A well-deserved shower followed by a nutritional breakfast set me up beautifully for the morning.

I’m pleased I polished my shoes last night as that was one less thing to do today.

Rested, energised and nourished I drove to the venue listening to one of my favourite TED talks by Sir Ken Robinson ‘Do schools kill creativity?

That really gave me the lift I needed this morning.

As soon as I arrived I headed straight to the room I would be speaking in had a chat and thorough review with the audio visual team, ran through my slides and made sure everything was set.

I’m so pleased that I’d left plenty of time so that I had the luxury of spending 10 minutes in the room on my own to literally just be in the room.

I absolutely love that feeling of just taking time to be totally present in the room.

I stood where I knew I would be speaking from and did nothing else but take in the room. The temperature, the sounds, the air-conditioning, lighting, everything.

When I felt that I owned my own space I then spent a few minutes sitting in a few of the seats the audience would be sitting in as I wanted to see things from their perspective.

That was time well spent so then I made my way to the gents where I spent a few minutes stretching my voice with a few short vocal exercises.

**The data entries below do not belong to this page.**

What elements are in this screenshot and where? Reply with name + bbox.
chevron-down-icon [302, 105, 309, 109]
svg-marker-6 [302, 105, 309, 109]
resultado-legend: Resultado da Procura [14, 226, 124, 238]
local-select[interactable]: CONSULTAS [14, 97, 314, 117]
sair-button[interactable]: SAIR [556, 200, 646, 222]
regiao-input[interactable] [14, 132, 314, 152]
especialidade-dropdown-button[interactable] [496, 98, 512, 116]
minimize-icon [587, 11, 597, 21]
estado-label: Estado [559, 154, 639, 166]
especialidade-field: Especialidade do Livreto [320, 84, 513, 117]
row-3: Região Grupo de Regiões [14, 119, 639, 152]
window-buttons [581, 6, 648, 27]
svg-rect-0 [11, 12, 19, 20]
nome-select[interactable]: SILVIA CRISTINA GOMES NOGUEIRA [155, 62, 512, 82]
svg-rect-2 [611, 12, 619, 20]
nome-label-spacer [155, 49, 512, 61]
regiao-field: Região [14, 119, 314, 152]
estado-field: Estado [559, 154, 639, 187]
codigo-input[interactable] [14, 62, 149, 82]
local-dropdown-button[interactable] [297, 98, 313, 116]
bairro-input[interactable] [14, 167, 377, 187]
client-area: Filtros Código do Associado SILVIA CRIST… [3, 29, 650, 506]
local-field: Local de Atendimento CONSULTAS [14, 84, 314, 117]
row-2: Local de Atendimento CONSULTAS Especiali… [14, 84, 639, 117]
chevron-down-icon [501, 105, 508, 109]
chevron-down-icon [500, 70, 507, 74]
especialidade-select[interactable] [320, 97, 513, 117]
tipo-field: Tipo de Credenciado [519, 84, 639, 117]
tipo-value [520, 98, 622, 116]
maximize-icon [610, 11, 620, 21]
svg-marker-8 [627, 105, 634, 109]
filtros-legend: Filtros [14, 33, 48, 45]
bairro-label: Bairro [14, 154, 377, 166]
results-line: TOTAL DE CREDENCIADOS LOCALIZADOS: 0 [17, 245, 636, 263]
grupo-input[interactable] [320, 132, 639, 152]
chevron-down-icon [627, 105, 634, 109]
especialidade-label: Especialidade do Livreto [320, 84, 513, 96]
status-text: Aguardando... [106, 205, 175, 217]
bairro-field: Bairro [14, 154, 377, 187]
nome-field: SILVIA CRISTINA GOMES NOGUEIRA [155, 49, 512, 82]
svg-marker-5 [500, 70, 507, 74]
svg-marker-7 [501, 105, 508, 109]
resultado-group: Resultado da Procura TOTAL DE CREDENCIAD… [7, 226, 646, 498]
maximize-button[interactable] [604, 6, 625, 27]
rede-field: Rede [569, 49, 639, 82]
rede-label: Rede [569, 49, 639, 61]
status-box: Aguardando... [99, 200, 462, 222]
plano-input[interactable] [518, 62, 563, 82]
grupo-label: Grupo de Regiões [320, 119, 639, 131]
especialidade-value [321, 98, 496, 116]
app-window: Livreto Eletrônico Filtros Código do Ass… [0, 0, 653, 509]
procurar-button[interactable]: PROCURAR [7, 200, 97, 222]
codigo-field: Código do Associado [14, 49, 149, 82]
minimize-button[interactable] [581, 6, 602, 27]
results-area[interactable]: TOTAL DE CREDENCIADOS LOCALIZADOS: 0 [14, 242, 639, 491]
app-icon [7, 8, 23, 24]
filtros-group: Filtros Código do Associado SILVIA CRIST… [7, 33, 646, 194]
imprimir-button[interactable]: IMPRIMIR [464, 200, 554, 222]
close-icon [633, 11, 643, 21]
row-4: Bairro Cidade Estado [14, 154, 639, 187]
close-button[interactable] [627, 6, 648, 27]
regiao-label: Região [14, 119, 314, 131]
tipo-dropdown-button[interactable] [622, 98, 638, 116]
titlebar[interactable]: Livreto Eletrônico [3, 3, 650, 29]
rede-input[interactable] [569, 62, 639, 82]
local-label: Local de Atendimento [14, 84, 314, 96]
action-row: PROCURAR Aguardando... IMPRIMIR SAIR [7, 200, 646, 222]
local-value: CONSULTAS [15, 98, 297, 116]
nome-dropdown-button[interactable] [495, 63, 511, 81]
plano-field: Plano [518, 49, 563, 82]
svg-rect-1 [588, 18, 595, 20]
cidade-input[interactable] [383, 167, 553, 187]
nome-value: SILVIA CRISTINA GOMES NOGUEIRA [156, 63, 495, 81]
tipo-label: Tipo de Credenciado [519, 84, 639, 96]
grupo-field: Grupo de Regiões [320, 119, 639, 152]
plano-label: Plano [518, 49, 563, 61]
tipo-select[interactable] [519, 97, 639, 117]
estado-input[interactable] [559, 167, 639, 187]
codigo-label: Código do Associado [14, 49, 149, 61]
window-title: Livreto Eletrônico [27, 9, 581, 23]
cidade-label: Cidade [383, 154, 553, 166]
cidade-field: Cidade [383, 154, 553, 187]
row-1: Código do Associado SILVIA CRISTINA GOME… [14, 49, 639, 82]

In the process I received some rather disapproving looks but that was something I was used to and prepared for.  Engaging my audience with my voice as well as my content was of paramount importance so a little embarrassment was a very small price to pay.

Just when I thought it couldn’t feel more embarrassing I moved on to practice a few stretching and breathing exercises and that’s when I really got some funny looks.

I guess it was when I started vigorously shaking my limbs and really tensing and relaxing my facial muscles that others began to feel really uncomfortable.

Voice stretched, muscles moved and relaxed, breathing all done I went back to the room and sat quietly for 5 minutes at the back of the room.

There in the quiet of my own mind I imagined my audience smiling, relaxing, sitting attentively forward looking completely engaged.  I saw them participating, asking questions and giving me a rapturous round of applause.

Now in my mind it was time to mingle with the audience and get to know a few people as they entered the room.

Everyone seemed so pleasant.

Today was an amazing day it really was a day to be heard and to make a difference.

Regardless of profession all of the best performers understand the importance of picturing themselves succeeding in their minds before they actually do what they do in real terms.

For presenters it takes time, discipline, focus and practice but the very activity of writing in detail in a diary exactly what you saw happen before and during the presentation is an immensely powerful tool.

Many people will agree that intellectually it makes sense but that’s really quite irrelevant; the important question is will they have the heart to actually do it?

Try it for yourself and let me know what happens.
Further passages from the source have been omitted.